Do we want good health, physically and spiritually? Then we have to learn God’s commands (or laws or desires) in this regard and obey.

In the December, 2000, issue, the editor wrote an article on health in which he introduced the acronym NEW START. These letters help us to remember eight basic principles for good health. They stand for Nutrition, Exercise, Water, Sunlight, Temperance, Air, Rest, and Trust in God. None of these works independently of the others. They all work together to produce the desired effect of good health. The one named last is the most important one of all. Anyone who practices the first seven will have improved health of the body, but even more essential is a connection with the Eternal One and the development of spiritual health. Good physical health is a great help in developing spiritual health. Everything is interrelated. As we continue with this series, and take up these eight rules for good health one by one, I am going to try to show how they all work together. I am going to try to present general principles that can be applied to specific conditions without getting too much involved in specific details, except by way of illustration.

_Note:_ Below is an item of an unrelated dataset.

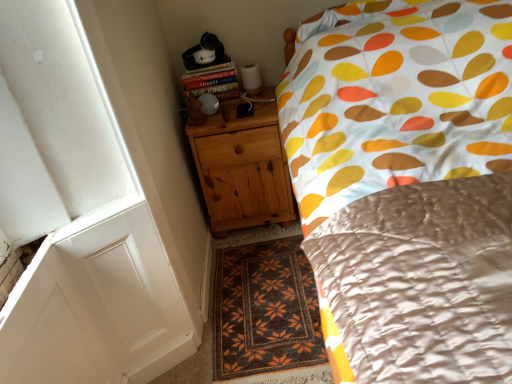 The height and width of the screenshot is (384, 512). I want to click on vacant point above hardcover book at upper left (from a real-world perspective), so click(x=212, y=70). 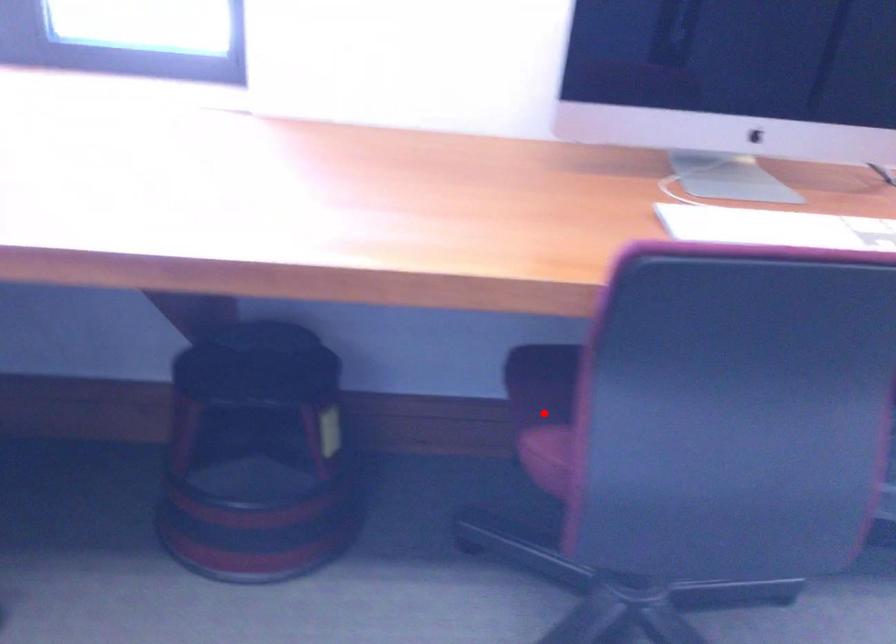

One final thought: There is a function of the human spirit that, as far as I know, is not possessed by lower animals, which can help us in our search for truth. That is the will. We have to decide that when we find truth in any area, if we are sure that it is God’s desire for us, we will obey. Even if no one else around us sees it as we see it, and even if they oppose and ridicule us, we have to decidein advance that we will follow where God leads. The power of the human will, when yielded to the will of God, is limitless. We just need to put it to the test and see what God can accomplish in and through us to His glory.